Problem details =>
Please print exactly the line containing "της συνείδησης σε υπολογιστικά νέφη, μέχρι τα" and every line after it to the end of the records below, and nothing more.
********************
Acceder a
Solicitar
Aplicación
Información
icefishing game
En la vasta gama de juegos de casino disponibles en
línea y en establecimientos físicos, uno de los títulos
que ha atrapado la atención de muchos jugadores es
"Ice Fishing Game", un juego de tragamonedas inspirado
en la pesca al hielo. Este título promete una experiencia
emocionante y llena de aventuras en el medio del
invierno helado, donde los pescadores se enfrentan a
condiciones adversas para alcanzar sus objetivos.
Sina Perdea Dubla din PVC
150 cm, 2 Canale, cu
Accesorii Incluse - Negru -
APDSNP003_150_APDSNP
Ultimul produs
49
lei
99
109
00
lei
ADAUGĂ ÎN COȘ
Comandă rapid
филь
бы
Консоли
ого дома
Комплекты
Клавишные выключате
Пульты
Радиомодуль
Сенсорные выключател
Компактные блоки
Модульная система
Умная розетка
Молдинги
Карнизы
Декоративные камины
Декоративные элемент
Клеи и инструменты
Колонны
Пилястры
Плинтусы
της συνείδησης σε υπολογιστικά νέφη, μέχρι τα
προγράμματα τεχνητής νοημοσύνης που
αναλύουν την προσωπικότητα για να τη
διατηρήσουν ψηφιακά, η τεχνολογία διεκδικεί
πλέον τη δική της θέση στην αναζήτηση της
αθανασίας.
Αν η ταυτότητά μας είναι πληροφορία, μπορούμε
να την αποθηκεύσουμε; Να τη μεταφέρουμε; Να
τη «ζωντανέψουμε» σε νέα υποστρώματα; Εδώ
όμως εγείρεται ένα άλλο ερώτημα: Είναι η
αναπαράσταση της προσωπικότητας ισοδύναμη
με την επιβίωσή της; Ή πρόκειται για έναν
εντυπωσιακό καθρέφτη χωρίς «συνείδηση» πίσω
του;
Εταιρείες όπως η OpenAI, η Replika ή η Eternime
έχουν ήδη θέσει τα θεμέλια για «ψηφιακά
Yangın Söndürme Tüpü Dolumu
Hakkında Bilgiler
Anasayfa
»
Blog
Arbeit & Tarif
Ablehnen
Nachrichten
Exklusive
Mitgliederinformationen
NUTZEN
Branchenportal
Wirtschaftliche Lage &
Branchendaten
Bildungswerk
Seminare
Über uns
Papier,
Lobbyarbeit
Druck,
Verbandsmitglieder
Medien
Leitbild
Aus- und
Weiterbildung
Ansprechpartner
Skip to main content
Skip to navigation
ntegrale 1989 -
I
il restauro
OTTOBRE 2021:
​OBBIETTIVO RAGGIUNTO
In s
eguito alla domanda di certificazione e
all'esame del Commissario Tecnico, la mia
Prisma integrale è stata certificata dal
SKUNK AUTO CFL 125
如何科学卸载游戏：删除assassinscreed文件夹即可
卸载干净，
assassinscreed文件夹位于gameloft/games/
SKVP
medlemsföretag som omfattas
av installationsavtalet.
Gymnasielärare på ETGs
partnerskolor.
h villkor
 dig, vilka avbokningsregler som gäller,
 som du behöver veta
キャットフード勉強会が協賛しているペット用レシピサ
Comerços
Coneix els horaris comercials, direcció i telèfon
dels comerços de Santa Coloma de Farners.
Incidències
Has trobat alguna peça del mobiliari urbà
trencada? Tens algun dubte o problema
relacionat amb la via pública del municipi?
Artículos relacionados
********************
Answer =>
της συνείδησης σε υπολογιστικά νέφη, μέχρι τα
προγράμματα τεχνητής νοημοσύνης που
αναλύουν την προσωπικότητα για να τη
διατηρήσουν ψηφιακά, η τεχνολογία διεκδικεί
πλέον τη δική της θέση στην αναζήτηση της
αθανασίας.
Αν η ταυτότητά μας είναι πληροφορία, μπορούμε
να την αποθηκεύσουμε; Να τη μεταφέρουμε; Να
τη «ζωντανέψουμε» σε νέα υποστρώματα; Εδώ
όμως εγείρεται ένα άλλο ερώτημα: Είναι η
αναπαράσταση της προσωπικότητας ισοδύναμη
με την επιβίωσή της; Ή πρόκειται για έναν
εντυπωσιακό καθρέφτη χωρίς «συνείδηση» πίσω
του;
Εταιρείες όπως η OpenAI, η Replika ή η Eternime
έχουν ήδη θέσει τα θεμέλια για «ψηφιακά
Yangın Söndürme Tüpü Dolumu
Hakkında Bilgiler
Anasayfa
»
Blog
Arbeit & Tarif
Ablehnen
Nachrichten
Exklusive
Mitgliederinformationen
NUTZEN
Branchenportal
Wirtschaftliche Lage &
Branchendaten
Bildungswerk
Seminare
Über uns
Papier,
Lobbyarbeit
Druck,
Verbandsmitglieder
Medien
Leitbild
Aus- und
Weiterbildung
Ansprechpartner
Skip to main content
Skip to navigation
ntegrale 1989 -
I
il restauro
OTTOBRE 2021:
​OBBIETTIVO RAGGIUNTO
In s
eguito alla domanda di certificazione e
all'esame del Commissario Tecnico, la mia
Prisma integrale è stata certificata dal
SKUNK AUTO CFL 125
如何科学卸载游戏：删除assassinscreed文件夹即可
卸载干净，
assassinscreed文件夹位于gameloft/games/
SKVP
medlemsföretag som omfattas
av installationsavtalet.
Gymnasielärare på ETGs
partnerskolor.
h villkor
 dig, vilka avbokningsregler som gäller,
 som du behöver veta
キャットフード勉強会が協賛しているペット用レシピサ
Comerços
Coneix els horaris comercials, direcció i telèfon
dels comerços de Santa Coloma de Farners.
Incidències
Has trobat alguna peça del mobiliari urbà
trencada? Tens algun dubte o problema
relacionat amb la via pública del municipi?
Artículos relacionados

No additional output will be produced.